Re: Banker corruption becoming public
in response to
by
posted on
Jul 08, 2012 11:11AM
Which leads us to the ongoing JPMorgan fiasco. (You know it's a busy news week when the story of a $9 billion trading loss gets relegated to the ninth paragraph.) When their initial $2 billion trading loss on credit derivatives was announced in May, CEO Jamie Dimon was predicting that number could double as the bank unwinds the trade and clears its position. That number may actually be closer to $9 billion. The new figure comes from an internal report from last April that showed a worst-case scenario of the loss could mean the bank will lose much more than it bargained for. The real test comes next Friday when they release their second quarter results. The smart money is on the bank losing as much from the trade as they made in profit in the quarter.
But as if that's not enough, now Dimon and the boys at JPMorgan face a fresh scandal. J.P. Morgan Ventures Energy Corp. is being sued by the Federal Energy Regulatory Commission over allegations that Morgan had tried to manipulate energy prices upward in California and the Midwest. Now a federal judge is ordering the company to explain why it shouldn't turn over emails that will shed light on its role in the scandal. Another week, another black eye for the JPMorgan crew.

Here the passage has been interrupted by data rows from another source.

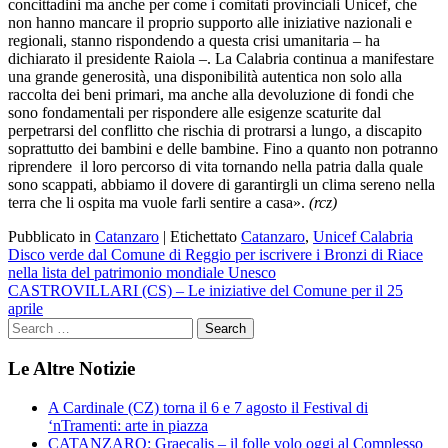
concittadini ma anche per come i comitati provinciali Unicef, che
non hanno mancare il proprio supporto alle iniziative nazionali e
regionali, stanno rispondendo a questa crisi umanitaria – ha
dichiarato il presidente Raiola –. La Calabria continua a manifestare
una grande generosità, una disponibilità autentica non solo alla
raccolta dei beni primari, ma anche alla devoluzione di fondi che
sono fondamentali per rispondere alle esigenze scaturite dal
perpetrarsi del conflitto che rischia di protrarsi a lungo, a discapito
soprattutto dei bambini e delle bambine. Fino a quanto non potranno
riprendere il loro percorso di vita tornando nella patria dalla quale
sono scappati, abbiamo il dovere di garantirgli un clima sereno nella
terra che li ospita ma vuole farli sentire a casa».
(rcz)
Pubblicato in
Catanzaro
|
Etichettato
Catanzaro
,
Unicef Calabria
Navigazione
Disco verde dal Comune di Reggio per iscrivere i Bronzi di Riace
nella lista del patrimonio mondiale Unesco
articoli
CASTROVILLARI (CS) – Le iniziative del Comune per il 25
aprile
Le Altre Notizie
A Cardinale (CZ) torna il 6 e 7 agosto il Festival di
‘nTramenti: arte in piazza
CATANZARO: Graecalis – il folle volo oggi al Complesso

And in some ways that's the point. What better sign of the bankster nature of those in the hot seat than that they take beating after metaphorical beating in full view of the public, from rate-fixing scams to historical trading losses to market manipulations and yet nothing ever seems to change? The “investigative journalists” get a chance to break a big story, they play it out in the back pages of the newspaper for a few months, politicians get on their high horse and make wonderful sounding speeches about the need to rout out the rot at the heart of the system, a gold star panel is appointed to look into the problem, an ineffectual and toothless new regulatory regime is rolled out to placate whatever of the general public still remembers the problem in the first place, and everything is patched over until the next scandal erupts. Who else but organized criminals with bought-and-paid for “regulators” in their back pockets could possibly get away with such crimes?